13 March 2015

Made in Brunel

Our game, Meeting, is now an award-winning game! Judged and awarded by Steve Jackson, co-founder of the Games Workshop, Lionhead Studios and writer of the Fighting Fantasty series. Here we are, accepting the award at the Made in Brunel event. From left to right: Steve Jackson, Matthew Halls, Tim Phillips, Rosa Carbo-Mascarell, Dan Thompson and Olga Guseva.

How it happened: Every year the Department of Computer Science hosts a software innovation event where students showcase their software to academics and professionals. This was the first year (of hopefully many years) that Games Design collaborated in the event. The heads of Game Design decided which would be the four chosen games to be displayed at the event. Apparently it took some "heated debate with some wrestling and walking over fire challenges" before deciding on the games. The four games that were finally chosen were "What do we do now?", "Tribe", "Nope!" and "Meeting".

The event itself was a very busy success. There was a blurr of many game players and curious students. Dan did an amazing job at describing our game to newcomers and many players high-fived each other when completing the game.

The highlight of our showcasing was when Steve Jackson came around to play our game. There was much laughter and banter ping-ponging between Steve Jackson and his co-op as they played Meeting. After plenty of shouting across laptops, they solved the puzzle with much cheering, back-patting and hand-shakes. As a game designer, seeing the two players leave the game buzzing with camaraderie and amusement was the most rewarding experience of the event.

The games showcased at the Made in Brunel were all made as part of the Global Game Jam 2015 in collaboration with the department of computer science. If you are interested in the event, I have written about the experience here. I am incredibly proud of the games my fellow Brunel students have made. If you have a chance, make sure to check them out at the GGJ website here.

Read about the award-winning Meeting on Gamasutra.

Play v1 of the game!

4 March 2015

Digital Games: Weeks 22-23

Story was the requirement for the weekly game. We discussed branching narratives and how to make a story appear non-linear. As an example, we looked at Harry Potter. How different would the story experience be if the exact same things happened but Harry was portrayed as an evil antagonist?

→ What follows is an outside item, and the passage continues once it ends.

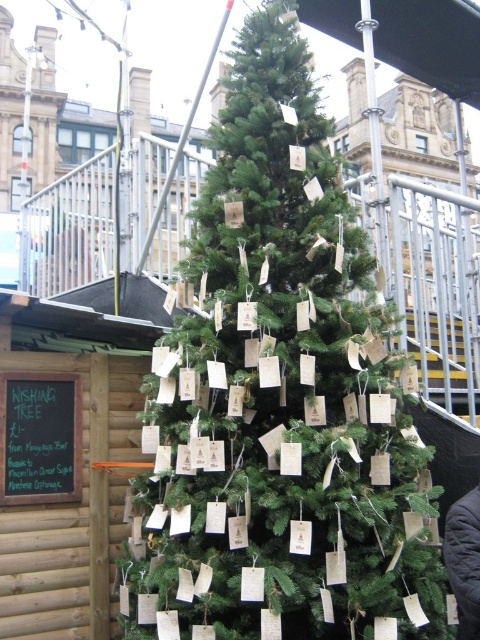 You are a visitor at the event and want to read the sign on the black chalkboard at left. Which direction should you move relative to the green matte christmas tree at center?

The green matte christmas tree at center is positioned on the right side of black chalkboard at left, so you should move to the left of the green matte christmas tree at center to reach the black chalkboard at left.

You are a visitor at the festive scene and want to take a photo of the green matte christmas tree at center without any distractions. Since the black chalkboard at left is in the background, will it be visible in your photo?

The green matte christmas tree at center is in front of the black chalkboard at left, so the chalkboard will be visible in the background of the photo.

I paired up with Toni (who's storytelling skills have awed the course more than once) and made a game inspired by a short film. "Feeders" is an anti-commercial about psychic vampires - beings that suck your energy dry.

The game is set around a dinner party with old friends and rising tensions. The way you respond to conversation changes people's mood around the table. Toni did an amazing job at the script which Ivo, director and creator of Feeders, Toni and I then edited together.

We used various game design tricks to give the sensation of non-linearity. Starting with the player feedback loops: upon making a choice in dialogue, the facial expressions of the characters change, giving the player a sensation of meaningful choice. The script itself follows the same topics and happenings, the only difference is the tone in which the characters can respond. They have three moods: positive, neutral and negative. Because of these changing tones and moods, players can get a different perception of the characters. For example in one playthrough, Lorenzo might be really aggressive, in another he might be really loving. This can tint the player's opinion of who is the psychic vampire.

You can play the game here.

In theory we discussed race the first week and age the second and both were preceded with a fun exercise related to each topic. For race we had to create a fantasy or sci-fi race that was not based on any real-life cultural references. The stuff some people came up with was hilarious but probably the most profound lesson learned from the exercise was this: If play is the basis of all culture, then the first question we should ask ourselves when designing a culture is "how do they play?"

The second exercise was a look at representation of age in games. I went on a quest on Reddit to look for women over 40 to see if I could identify any patterns or, in fact, if any existed. Many answers were given and I collated portraits of the highest voted replies. Luckily, I was pleasantly surprised at the range and complexity of female characters over 40. Less so when I looked at how many of these women were playable characters.

For the second week I took a break from the a game a week exercise due to other commitments. While at a loss in terms of game design practice, it has allowed me to step back and evaluate my schedule. Deadlines are looming. It's time to fight these hand-ins with my deadly post-it notes of ultimate planning.